There were two main differences between the ICSI and RE-ICSI groups: (1) the cumulus cells were dispersed by PESA-derived spermatozoa in RE-ICSI group, reducing the potential harmful effects of hyaluronidase in the ICSI group; and (2) the timing of microinjection. Microinjection time for the ICSI group was about 1 h earlier than that of the RE-ICSI group. Traditional RE-ICSI is done slightly later (6 h after short insemination) to prevent a delay in second polar body extrusion. Here, the >2PN fertilization rate was similar in the two groups and indicates that PESA sperm without centrifugation have no fertilization ability. Therefore, it was feasible to conduct RE-ICSI a little earlier (4 h after short insemination). RE-ICSI performed earlier could result in better outcomes in the select group of patients [29] and it has been shown that the good quality embryo rate of a RE-ICSI group can be higher than that in an ICSI group when using ejaculated spermatozoa [30]. Previous studies showed that epididymal sperm from patients with OA and with a longer epididymis have a higher IVF rate than from those with a shorter epididymis [31, 32]. However, there was no difference between these types of men when doing ICSI [33].

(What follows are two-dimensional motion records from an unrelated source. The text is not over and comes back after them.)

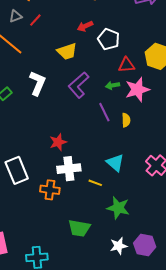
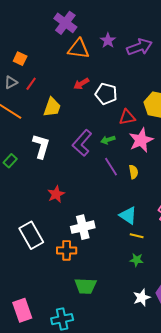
yellow trapezoid: (67, 51) -> (52, 107), moved, turned -45
green arrow: (113, 85) -> (108, 140), moved
red star: (58, 142) -> (56, 194), moved
yellow line: (95, 183) -> (137, 236), moved
green star: (118, 208) -> (137, 260), size x0.6
green trapezoid: (79, 228) -> (86, 286), moved

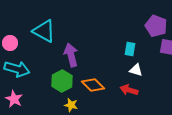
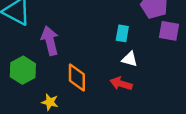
green hexagon: (62, 81) -> (23, 70), moved
orange diamond: (93, 85) -> (77, 78), turned 45

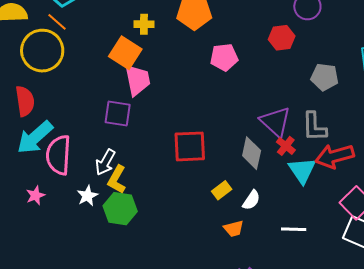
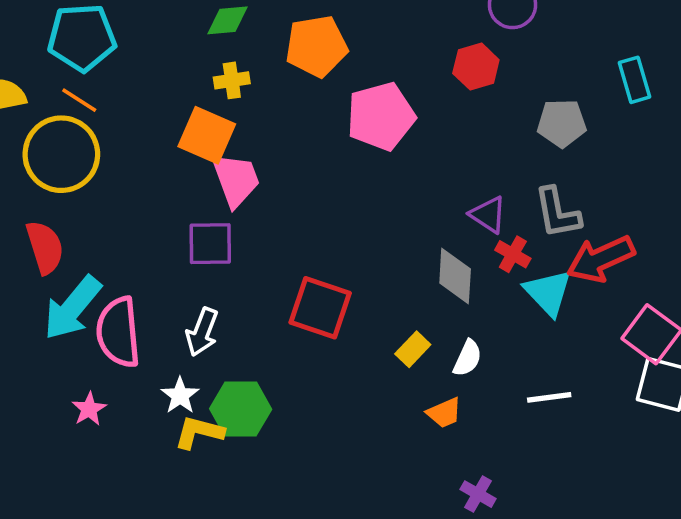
pink pentagon: (224, 57) -> (381, 116), size x1.4
purple triangle: (275, 122) -> (488, 215), size x0.7
red square: (190, 146) -> (320, 308), moved, turned 30
yellow L-shape: (117, 180) -> (199, 432), moved, turned 84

Unique features of our study include using motility spermatozoa acquired from PESA without centrifugation, a short period insemination to disperse the cumulus cells and simulate physiological conditions, and RE-ICSI performed as early as possible when no second polar body was found. The limitations of this study are that the number of cases was too few to reach any significant conclusions and the data require validation with later clinical outcomes (e.g. clinical pregnancy rates).

Compared with PESA-ICSI, the procedure of PESA-IVF plus RE-ICSI can disperse the cumulus cells but needs enough motile sperm. The outcomes of sibling oocytes separated into two groups are equivalent. The PESA-IVF plus RE-ICSI procedure is more “complicated” than using ICSI directly but can offer a feasible method for the treatment of men with OA.